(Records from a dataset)
- - - - - - -

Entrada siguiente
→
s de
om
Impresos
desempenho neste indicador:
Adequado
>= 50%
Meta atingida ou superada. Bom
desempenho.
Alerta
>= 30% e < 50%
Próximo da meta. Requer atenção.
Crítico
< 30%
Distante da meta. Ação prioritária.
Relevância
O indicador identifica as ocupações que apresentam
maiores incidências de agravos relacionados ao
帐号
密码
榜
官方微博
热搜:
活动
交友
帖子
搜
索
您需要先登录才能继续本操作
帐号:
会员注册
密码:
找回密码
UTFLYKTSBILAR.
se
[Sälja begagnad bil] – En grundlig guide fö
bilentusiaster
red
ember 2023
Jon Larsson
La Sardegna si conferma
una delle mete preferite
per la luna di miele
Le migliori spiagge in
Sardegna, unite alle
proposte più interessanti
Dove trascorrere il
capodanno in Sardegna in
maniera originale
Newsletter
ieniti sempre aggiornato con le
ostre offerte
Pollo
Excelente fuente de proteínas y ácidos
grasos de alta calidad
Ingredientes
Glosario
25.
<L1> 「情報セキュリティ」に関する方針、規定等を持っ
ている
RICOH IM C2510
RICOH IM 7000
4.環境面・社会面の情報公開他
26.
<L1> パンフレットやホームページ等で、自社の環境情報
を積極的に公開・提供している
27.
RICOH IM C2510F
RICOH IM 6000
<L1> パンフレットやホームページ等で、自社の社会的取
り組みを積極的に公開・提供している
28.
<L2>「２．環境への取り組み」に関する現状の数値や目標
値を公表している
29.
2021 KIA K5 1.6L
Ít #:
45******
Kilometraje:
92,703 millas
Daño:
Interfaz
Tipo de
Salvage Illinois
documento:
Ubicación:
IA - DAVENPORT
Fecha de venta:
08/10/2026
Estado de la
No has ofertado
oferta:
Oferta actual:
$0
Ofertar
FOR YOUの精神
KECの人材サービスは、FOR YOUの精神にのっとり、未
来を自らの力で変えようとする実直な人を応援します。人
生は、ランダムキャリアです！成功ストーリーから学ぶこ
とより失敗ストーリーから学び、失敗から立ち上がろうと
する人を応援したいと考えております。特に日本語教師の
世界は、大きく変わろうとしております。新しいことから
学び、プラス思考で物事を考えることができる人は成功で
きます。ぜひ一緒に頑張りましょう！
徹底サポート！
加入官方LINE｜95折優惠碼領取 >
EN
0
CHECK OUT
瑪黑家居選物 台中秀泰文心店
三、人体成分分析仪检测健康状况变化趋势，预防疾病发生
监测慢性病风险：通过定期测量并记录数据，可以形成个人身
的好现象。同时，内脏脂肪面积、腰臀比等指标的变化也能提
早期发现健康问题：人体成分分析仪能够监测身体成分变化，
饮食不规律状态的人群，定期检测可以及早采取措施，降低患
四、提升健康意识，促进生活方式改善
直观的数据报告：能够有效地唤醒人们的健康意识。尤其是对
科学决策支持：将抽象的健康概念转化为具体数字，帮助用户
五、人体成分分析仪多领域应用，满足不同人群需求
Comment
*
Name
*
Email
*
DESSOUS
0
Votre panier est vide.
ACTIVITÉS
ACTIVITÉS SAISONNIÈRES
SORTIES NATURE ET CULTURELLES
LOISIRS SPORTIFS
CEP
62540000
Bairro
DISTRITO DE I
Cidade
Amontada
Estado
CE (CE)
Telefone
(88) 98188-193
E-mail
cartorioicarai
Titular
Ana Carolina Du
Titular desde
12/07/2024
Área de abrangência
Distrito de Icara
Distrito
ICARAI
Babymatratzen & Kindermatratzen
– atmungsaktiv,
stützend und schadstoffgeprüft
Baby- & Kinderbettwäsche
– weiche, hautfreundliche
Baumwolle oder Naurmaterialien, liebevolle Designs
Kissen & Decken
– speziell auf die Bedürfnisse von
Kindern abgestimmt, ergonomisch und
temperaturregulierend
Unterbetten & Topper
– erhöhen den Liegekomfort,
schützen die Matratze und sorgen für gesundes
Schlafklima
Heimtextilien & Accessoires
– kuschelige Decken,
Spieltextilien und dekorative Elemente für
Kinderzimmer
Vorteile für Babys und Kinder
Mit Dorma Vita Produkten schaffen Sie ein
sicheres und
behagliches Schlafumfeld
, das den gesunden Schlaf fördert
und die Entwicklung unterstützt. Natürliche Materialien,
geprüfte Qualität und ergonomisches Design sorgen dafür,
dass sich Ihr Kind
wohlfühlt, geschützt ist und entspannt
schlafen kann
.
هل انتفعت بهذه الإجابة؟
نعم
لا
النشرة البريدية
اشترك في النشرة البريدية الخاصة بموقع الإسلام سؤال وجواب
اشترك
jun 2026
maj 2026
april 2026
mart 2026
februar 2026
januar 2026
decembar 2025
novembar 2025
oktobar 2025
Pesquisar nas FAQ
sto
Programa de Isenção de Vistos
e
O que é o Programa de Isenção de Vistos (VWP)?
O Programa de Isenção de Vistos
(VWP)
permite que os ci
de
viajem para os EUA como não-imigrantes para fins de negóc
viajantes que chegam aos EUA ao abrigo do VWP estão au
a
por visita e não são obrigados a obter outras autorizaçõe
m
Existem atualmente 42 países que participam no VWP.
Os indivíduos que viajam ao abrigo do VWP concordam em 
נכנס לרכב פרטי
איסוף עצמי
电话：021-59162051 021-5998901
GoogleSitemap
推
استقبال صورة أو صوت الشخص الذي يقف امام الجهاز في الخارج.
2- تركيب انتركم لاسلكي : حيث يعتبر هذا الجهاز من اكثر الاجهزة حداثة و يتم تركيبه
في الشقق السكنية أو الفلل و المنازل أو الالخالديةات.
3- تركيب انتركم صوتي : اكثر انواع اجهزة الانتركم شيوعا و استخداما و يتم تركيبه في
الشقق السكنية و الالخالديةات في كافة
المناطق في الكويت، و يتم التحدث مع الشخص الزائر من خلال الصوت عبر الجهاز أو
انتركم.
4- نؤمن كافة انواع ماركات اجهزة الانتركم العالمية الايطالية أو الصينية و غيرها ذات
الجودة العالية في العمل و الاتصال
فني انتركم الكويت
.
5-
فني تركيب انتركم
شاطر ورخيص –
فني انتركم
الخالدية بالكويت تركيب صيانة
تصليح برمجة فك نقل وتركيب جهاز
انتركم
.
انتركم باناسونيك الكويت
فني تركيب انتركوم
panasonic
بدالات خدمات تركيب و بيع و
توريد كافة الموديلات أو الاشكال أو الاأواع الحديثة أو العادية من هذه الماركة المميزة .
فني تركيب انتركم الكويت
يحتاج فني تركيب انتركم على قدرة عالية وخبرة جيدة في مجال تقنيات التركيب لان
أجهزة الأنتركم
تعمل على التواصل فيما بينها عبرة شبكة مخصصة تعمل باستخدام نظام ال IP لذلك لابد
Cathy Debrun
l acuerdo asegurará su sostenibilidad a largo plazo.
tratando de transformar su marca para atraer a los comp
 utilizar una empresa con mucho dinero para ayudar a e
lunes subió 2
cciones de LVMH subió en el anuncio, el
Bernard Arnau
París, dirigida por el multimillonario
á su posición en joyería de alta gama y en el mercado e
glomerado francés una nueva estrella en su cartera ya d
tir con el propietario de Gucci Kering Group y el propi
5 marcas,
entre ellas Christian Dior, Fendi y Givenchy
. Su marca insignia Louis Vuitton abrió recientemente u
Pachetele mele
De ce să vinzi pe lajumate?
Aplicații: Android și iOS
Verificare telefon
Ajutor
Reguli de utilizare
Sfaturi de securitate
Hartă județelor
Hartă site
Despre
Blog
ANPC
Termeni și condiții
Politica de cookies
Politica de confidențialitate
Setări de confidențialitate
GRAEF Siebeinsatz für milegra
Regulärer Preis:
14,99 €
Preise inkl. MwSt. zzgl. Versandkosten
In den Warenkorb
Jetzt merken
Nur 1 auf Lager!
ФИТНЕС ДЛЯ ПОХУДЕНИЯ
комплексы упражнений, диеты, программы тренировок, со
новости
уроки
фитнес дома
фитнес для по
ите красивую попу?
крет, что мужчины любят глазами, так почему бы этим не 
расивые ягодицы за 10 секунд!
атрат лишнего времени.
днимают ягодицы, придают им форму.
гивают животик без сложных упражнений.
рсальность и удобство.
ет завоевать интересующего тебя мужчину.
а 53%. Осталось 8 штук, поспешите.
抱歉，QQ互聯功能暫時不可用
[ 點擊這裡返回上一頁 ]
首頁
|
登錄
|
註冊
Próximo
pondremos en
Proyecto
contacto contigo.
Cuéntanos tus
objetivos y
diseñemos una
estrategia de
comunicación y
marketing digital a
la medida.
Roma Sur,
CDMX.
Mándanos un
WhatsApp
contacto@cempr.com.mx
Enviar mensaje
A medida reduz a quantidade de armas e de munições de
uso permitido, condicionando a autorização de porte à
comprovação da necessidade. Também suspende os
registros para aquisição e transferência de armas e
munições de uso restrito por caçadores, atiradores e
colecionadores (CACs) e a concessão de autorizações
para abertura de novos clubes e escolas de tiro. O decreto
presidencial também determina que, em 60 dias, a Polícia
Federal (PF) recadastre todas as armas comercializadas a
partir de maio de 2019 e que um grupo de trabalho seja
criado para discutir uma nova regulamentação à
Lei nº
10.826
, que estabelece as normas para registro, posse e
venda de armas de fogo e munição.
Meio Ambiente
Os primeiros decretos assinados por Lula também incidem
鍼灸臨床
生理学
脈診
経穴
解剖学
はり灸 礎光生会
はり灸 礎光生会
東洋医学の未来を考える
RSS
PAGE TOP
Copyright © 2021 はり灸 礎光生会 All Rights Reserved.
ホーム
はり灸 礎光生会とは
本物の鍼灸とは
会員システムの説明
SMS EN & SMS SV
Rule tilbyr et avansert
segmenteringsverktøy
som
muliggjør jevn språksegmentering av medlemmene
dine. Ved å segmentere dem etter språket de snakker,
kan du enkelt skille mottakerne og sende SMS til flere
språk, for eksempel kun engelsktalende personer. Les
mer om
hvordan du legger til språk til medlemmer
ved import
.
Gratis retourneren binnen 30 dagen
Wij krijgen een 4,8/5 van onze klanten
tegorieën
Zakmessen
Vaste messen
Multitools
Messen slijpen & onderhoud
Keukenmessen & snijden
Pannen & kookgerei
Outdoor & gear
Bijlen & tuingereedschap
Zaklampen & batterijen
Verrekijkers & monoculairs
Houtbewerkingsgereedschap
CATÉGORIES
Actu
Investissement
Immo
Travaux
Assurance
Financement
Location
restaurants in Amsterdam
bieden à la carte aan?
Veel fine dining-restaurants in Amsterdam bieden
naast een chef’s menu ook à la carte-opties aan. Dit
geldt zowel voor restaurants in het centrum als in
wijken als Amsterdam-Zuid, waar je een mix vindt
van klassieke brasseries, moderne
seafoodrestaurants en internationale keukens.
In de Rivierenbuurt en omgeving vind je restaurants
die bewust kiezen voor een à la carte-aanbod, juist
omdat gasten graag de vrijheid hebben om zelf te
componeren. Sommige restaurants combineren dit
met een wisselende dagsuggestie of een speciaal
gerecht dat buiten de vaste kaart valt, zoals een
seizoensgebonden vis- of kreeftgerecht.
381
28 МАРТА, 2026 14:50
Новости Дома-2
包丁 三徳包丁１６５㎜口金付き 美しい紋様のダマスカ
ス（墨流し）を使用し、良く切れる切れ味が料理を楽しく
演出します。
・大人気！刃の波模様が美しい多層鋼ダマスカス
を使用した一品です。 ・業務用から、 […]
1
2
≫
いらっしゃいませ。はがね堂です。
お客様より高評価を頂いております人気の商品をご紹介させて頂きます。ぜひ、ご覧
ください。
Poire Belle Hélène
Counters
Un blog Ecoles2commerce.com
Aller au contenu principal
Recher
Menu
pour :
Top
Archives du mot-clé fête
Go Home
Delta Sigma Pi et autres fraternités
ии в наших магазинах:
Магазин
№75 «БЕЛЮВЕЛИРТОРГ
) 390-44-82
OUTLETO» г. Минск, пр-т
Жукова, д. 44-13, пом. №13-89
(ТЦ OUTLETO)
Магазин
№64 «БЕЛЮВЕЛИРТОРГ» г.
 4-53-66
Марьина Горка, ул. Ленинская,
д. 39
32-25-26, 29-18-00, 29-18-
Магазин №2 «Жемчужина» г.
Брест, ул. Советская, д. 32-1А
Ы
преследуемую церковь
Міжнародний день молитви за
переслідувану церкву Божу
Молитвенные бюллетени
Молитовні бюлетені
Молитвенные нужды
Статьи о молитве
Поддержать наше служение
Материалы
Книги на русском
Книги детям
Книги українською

- - - - - - -

WHAT THE TASK REQUIRES >> Check the data for the word "упражнений" and pull out the lines that have it.

SOLUTION >>
комплексы упражнений, диеты, программы тренировок, со
гивают животик без сложных упражнений.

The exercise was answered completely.